• [Your instructions]: The records below need copying. Match each line exactly.

[Structured page parsing data]
####
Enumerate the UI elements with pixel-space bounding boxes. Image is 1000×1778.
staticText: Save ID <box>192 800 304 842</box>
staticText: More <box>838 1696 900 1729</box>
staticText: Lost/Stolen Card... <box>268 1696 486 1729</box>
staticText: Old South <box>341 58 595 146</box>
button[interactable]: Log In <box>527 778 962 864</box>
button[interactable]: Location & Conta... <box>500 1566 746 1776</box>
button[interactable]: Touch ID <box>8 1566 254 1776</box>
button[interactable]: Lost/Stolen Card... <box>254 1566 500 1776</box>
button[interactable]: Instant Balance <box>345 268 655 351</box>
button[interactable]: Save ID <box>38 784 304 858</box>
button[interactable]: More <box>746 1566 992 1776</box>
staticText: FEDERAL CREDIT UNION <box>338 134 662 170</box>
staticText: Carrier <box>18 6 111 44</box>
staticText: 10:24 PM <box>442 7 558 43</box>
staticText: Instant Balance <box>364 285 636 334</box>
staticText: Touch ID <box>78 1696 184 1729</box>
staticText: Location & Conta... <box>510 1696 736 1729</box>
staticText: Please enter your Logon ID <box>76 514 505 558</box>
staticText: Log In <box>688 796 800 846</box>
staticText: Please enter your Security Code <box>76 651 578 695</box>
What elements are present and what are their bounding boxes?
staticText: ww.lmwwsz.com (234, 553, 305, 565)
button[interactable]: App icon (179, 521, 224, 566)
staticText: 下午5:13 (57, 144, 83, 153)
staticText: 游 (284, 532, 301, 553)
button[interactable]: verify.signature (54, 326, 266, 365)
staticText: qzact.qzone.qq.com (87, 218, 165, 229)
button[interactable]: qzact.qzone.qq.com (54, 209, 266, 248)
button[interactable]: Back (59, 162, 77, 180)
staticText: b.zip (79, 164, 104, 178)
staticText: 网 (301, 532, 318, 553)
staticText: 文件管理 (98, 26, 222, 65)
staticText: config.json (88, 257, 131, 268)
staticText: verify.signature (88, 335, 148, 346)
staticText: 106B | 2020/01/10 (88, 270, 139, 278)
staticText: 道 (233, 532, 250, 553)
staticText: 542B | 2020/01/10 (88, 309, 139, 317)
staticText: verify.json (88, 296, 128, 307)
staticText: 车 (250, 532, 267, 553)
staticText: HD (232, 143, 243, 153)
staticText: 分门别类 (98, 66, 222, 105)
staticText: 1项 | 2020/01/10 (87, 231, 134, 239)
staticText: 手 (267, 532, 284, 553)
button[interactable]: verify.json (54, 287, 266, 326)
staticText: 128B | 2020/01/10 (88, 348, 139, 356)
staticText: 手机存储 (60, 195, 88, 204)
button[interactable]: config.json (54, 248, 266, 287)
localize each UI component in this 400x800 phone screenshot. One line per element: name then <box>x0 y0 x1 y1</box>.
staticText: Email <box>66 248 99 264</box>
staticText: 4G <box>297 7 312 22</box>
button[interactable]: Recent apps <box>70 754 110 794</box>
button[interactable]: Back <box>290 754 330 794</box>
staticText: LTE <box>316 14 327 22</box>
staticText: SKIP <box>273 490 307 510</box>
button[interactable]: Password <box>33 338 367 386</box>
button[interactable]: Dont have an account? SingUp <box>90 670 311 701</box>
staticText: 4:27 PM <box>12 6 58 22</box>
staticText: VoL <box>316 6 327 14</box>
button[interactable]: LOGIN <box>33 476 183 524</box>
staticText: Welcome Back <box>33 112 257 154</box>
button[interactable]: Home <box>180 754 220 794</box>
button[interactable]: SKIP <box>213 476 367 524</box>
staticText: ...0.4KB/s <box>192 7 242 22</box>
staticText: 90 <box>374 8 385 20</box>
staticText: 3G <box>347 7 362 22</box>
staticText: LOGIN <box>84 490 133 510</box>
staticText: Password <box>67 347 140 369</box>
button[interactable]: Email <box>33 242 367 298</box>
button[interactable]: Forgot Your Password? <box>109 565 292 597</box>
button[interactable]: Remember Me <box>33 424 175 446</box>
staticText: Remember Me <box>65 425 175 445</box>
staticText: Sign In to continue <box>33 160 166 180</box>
####
• [Result for this task]:
Enumerate the UI elements with pixel-space bounding boxes. Image is 1000×1778.
staticText: Save ID <box>192 800 304 842</box>
staticText: More <box>838 1696 900 1729</box>
staticText: Lost/Stolen Card... <box>268 1696 486 1729</box>
staticText: Old South <box>341 58 595 146</box>
button[interactable]: Log In <box>527 778 962 864</box>
button[interactable]: Location & Conta... <box>500 1566 746 1776</box>
button[interactable]: Touch ID <box>8 1566 254 1776</box>
button[interactable]: Lost/Stolen Card... <box>254 1566 500 1776</box>
button[interactable]: Instant Balance <box>345 268 655 351</box>
button[interactable]: Save ID <box>38 784 304 858</box>
button[interactable]: More <box>746 1566 992 1776</box>
staticText: FEDERAL CREDIT UNION <box>338 134 662 170</box>
staticText: Carrier <box>18 6 111 44</box>
staticText: 10:24 PM <box>442 7 558 43</box>
staticText: Instant Balance <box>364 285 636 334</box>
staticText: Touch ID <box>78 1696 184 1729</box>
staticText: Location & Conta... <box>510 1696 736 1729</box>
staticText: Please enter your Logon ID <box>76 514 505 558</box>
staticText: Log In <box>688 796 800 846</box>
staticText: Please enter your Security Code <box>76 651 578 695</box>
What elements are present and what are their bounding boxes?
staticText: ww.lmwwsz.com (234, 553, 305, 565)
button[interactable]: App icon (179, 521, 224, 566)
staticText: 下午5:13 (57, 144, 83, 153)
staticText: 游 (284, 532, 301, 553)
button[interactable]: verify.signature (54, 326, 266, 365)
staticText: qzact.qzone.qq.com (87, 218, 165, 229)
button[interactable]: qzact.qzone.qq.com (54, 209, 266, 248)
button[interactable]: Back (59, 162, 77, 180)
staticText: b.zip (79, 164, 104, 178)
staticText: 网 (301, 532, 318, 553)
staticText: 文件管理 (98, 26, 222, 65)
staticText: config.json (88, 257, 131, 268)
staticText: verify.signature (88, 335, 148, 346)
staticText: 106B | 2020/01/10 (88, 270, 139, 278)
staticText: 道 (233, 532, 250, 553)
staticText: 542B | 2020/01/10 (88, 309, 139, 317)
staticText: verify.json (88, 296, 128, 307)
staticText: 车 (250, 532, 267, 553)
staticText: HD (232, 143, 243, 153)
staticText: 分门别类 (98, 66, 222, 105)
staticText: 1项 | 2020/01/10 (87, 231, 134, 239)
staticText: 手 (267, 532, 284, 553)
button[interactable]: verify.json (54, 287, 266, 326)
staticText: 128B | 2020/01/10 (88, 348, 139, 356)
staticText: 手机存储 (60, 195, 88, 204)
button[interactable]: config.json (54, 248, 266, 287)
localize each UI component in this 400x800 phone screenshot. One line per element: name then <box>x0 y0 x1 y1</box>.
staticText: Email <box>66 248 99 264</box>
staticText: 4G <box>297 7 312 22</box>
button[interactable]: Recent apps <box>70 754 110 794</box>
button[interactable]: Back <box>290 754 330 794</box>
staticText: LTE <box>316 14 327 22</box>
staticText: SKIP <box>273 490 307 510</box>
button[interactable]: Password <box>33 338 367 386</box>
button[interactable]: Dont have an account? SingUp <box>90 670 311 701</box>
staticText: 4:27 PM <box>12 6 58 22</box>
staticText: VoL <box>316 6 327 14</box>
button[interactable]: LOGIN <box>33 476 183 524</box>
staticText: Welcome Back <box>33 112 257 154</box>
button[interactable]: Home <box>180 754 220 794</box>
button[interactable]: SKIP <box>213 476 367 524</box>
staticText: ...0.4KB/s <box>192 7 242 22</box>
staticText: 90 <box>374 8 385 20</box>
staticText: 3G <box>347 7 362 22</box>
staticText: LOGIN <box>84 490 133 510</box>
staticText: Password <box>67 347 140 369</box>
button[interactable]: Email <box>33 242 367 298</box>
button[interactable]: Forgot Your Password? <box>109 565 292 597</box>
button[interactable]: Remember Me <box>33 424 175 446</box>
staticText: Remember Me <box>65 425 175 445</box>
staticText: Sign In to continue <box>33 160 166 180</box>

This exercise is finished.